Every line between the top of the data below and the line with "Social Media Analyst", both ends included, must be retyped exactly.

*** RAW DATA Section Begins ***

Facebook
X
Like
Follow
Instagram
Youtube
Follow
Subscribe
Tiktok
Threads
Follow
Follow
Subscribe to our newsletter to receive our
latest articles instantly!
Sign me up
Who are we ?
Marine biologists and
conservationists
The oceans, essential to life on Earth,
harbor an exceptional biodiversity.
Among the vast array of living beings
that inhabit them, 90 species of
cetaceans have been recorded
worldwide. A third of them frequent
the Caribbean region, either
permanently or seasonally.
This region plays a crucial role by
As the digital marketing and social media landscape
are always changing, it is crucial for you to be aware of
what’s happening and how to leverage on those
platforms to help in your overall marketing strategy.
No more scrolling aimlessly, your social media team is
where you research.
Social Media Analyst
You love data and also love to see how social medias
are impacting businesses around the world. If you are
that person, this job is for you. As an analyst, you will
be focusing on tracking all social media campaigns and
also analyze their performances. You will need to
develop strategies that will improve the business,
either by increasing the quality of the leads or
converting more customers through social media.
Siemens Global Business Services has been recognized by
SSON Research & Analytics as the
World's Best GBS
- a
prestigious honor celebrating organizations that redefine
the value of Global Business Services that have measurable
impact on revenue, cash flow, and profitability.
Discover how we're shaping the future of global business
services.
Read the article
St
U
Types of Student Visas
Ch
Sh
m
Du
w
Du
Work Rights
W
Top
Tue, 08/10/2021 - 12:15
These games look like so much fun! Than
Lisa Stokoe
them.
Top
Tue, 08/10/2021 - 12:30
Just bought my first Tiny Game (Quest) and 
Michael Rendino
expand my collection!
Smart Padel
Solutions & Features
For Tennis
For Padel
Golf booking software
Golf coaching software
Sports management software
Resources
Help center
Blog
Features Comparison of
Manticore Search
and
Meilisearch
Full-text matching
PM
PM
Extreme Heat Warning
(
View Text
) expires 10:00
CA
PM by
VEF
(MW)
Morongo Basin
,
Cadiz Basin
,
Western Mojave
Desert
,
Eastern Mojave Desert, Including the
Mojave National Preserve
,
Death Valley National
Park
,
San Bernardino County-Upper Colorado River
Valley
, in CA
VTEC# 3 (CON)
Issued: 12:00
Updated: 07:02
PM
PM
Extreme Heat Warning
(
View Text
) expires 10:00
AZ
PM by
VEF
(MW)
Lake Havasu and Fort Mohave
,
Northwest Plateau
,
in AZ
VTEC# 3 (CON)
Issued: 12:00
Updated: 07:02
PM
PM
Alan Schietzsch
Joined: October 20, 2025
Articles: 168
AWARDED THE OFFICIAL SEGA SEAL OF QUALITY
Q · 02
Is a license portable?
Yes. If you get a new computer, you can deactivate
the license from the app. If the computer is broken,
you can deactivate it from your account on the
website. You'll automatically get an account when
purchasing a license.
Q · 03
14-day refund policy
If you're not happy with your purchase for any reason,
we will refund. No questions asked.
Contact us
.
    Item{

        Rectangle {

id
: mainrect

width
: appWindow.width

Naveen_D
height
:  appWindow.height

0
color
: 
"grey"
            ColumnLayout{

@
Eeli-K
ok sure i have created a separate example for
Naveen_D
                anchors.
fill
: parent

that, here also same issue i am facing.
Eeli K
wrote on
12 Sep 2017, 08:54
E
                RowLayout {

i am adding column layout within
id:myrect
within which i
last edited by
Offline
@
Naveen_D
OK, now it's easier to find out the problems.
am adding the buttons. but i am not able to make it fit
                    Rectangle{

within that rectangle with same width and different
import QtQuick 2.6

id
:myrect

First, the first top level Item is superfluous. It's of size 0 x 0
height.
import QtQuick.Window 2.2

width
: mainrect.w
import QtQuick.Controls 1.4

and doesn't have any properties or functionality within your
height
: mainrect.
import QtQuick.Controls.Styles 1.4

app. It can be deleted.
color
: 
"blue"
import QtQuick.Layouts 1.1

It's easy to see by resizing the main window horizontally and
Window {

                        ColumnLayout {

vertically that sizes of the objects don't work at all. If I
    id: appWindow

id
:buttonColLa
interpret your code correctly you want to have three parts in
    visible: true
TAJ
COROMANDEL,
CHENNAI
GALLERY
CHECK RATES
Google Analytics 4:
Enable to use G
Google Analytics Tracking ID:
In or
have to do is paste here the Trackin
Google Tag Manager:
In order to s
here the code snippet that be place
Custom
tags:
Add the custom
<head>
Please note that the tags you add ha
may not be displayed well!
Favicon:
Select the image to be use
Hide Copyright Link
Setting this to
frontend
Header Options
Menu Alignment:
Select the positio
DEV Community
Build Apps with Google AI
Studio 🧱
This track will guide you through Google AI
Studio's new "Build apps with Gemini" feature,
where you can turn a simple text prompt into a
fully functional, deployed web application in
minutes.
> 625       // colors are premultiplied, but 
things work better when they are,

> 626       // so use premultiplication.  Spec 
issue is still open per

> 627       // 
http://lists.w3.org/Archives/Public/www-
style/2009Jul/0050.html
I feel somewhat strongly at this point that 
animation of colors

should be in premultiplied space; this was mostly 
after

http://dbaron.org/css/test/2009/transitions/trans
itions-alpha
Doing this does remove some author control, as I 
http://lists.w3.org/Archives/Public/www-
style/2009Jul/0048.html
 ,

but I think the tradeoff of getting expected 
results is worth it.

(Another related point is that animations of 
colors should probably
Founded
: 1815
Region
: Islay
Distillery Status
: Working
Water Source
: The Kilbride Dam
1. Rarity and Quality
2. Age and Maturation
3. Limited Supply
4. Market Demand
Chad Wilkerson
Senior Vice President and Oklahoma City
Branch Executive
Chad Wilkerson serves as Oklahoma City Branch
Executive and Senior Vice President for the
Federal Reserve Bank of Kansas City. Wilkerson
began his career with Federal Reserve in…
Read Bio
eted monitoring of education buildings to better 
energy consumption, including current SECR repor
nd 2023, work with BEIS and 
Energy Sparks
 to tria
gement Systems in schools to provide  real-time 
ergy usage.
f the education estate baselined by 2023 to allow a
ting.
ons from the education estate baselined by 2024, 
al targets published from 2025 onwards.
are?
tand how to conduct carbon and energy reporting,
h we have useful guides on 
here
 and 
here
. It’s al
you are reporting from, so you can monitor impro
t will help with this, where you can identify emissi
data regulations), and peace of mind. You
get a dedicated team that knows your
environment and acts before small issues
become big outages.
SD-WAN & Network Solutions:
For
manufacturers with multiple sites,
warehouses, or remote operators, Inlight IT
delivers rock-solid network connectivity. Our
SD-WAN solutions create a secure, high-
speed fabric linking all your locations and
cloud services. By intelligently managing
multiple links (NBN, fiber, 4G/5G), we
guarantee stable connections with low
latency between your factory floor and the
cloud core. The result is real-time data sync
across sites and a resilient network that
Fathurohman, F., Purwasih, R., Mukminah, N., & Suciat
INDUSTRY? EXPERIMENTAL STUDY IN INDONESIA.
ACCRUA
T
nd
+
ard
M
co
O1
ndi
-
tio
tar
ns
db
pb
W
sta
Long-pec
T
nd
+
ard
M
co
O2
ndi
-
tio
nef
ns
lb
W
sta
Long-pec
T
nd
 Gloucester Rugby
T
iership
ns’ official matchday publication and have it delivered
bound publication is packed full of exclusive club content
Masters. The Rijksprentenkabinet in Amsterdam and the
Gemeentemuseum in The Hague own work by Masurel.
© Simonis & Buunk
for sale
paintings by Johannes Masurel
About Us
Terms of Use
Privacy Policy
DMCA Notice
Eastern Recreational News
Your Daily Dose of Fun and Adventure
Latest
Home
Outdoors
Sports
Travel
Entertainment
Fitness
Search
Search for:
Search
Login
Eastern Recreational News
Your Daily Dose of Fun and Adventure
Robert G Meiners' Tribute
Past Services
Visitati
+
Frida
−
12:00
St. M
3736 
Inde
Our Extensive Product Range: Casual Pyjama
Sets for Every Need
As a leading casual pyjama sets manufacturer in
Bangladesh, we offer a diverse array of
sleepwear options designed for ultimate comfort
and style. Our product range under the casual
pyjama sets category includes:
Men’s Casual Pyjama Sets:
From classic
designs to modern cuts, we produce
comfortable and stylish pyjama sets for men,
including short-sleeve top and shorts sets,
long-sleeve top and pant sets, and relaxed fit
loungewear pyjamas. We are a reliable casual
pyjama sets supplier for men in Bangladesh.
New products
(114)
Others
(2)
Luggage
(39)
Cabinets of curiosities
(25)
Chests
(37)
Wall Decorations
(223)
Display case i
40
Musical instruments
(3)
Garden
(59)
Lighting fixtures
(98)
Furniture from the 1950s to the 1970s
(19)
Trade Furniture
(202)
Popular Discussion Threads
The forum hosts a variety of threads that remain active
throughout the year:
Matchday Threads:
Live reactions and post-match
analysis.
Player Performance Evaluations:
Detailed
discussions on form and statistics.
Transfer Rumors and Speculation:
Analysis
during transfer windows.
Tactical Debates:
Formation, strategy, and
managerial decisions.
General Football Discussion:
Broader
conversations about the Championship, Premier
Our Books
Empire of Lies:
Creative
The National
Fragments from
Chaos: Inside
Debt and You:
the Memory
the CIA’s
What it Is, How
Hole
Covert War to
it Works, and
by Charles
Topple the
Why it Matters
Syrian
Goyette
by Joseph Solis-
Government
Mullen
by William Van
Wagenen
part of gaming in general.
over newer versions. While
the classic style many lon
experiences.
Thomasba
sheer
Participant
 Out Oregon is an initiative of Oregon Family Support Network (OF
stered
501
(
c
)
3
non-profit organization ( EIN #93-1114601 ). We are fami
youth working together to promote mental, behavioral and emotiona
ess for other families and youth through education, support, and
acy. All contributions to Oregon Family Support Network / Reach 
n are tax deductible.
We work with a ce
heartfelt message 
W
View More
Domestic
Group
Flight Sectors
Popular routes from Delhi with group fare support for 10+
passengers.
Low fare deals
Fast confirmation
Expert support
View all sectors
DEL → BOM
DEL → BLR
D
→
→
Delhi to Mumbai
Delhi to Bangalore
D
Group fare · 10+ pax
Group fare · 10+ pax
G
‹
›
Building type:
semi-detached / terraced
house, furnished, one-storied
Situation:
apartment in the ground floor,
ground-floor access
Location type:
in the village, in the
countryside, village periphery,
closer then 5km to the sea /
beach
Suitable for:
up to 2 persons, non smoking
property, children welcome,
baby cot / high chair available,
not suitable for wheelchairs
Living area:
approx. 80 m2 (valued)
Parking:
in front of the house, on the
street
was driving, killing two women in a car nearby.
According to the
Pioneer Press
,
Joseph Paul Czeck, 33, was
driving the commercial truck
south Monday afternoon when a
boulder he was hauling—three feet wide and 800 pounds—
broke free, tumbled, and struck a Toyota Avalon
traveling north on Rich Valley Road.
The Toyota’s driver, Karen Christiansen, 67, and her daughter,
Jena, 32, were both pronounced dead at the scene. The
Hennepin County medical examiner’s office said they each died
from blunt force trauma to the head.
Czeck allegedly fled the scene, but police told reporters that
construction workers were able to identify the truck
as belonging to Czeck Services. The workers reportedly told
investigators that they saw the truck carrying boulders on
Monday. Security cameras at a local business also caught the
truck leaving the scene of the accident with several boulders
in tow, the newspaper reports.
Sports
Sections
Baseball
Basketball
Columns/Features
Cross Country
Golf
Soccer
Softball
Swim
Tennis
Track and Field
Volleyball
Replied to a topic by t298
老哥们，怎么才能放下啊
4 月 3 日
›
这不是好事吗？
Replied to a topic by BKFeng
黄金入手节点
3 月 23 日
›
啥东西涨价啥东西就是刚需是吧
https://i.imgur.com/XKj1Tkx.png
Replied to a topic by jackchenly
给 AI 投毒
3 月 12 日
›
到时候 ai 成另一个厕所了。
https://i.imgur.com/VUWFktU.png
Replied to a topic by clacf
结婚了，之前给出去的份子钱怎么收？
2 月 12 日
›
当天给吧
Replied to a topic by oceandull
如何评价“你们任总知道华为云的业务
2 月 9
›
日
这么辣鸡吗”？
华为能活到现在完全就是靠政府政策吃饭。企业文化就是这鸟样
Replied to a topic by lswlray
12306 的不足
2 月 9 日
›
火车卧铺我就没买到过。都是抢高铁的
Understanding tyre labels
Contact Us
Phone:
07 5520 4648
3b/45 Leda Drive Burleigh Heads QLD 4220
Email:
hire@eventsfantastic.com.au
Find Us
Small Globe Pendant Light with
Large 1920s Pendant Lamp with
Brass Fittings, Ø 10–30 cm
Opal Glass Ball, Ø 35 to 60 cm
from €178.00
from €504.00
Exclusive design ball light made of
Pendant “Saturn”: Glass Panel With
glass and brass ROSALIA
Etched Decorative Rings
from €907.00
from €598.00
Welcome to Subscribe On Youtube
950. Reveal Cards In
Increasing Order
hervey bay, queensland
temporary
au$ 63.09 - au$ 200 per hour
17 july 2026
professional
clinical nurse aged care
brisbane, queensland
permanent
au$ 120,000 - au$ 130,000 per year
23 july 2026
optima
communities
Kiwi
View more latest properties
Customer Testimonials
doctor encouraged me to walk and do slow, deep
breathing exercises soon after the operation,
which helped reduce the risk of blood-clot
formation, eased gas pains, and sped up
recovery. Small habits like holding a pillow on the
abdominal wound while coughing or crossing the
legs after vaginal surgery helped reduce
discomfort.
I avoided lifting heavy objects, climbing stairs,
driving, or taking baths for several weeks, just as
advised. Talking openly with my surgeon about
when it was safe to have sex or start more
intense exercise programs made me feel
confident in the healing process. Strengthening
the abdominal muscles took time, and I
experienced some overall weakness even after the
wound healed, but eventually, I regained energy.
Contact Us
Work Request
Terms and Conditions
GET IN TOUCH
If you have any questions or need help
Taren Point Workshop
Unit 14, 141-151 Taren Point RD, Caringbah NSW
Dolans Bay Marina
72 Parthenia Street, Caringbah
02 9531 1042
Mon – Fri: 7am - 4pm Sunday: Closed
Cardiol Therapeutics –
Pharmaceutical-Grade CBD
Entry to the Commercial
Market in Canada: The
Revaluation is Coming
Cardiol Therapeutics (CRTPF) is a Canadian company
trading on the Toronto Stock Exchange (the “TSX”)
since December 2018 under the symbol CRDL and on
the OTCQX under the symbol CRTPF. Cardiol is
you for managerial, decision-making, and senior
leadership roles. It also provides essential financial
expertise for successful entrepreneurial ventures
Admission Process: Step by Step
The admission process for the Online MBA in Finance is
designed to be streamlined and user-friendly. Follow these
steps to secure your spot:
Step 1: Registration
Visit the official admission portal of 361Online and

*** RAW DATA Section Ends ***

▶ RESULT OF THE EXERCISE
Facebook
X
Like
Follow
Instagram
Youtube
Follow
Subscribe
Tiktok
Threads
Follow
Follow
Subscribe to our newsletter to receive our
latest articles instantly!
Sign me up
Who are we ?
Marine biologists and
conservationists
The oceans, essential to life on Earth,
harbor an exceptional biodiversity.
Among the vast array of living beings
that inhabit them, 90 species of
cetaceans have been recorded
worldwide. A third of them frequent
the Caribbean region, either
permanently or seasonally.
This region plays a crucial role by
As the digital marketing and social media landscape
are always changing, it is crucial for you to be aware of
what’s happening and how to leverage on those
platforms to help in your overall marketing strategy.
No more scrolling aimlessly, your social media team is
where you research.
Social Media Analyst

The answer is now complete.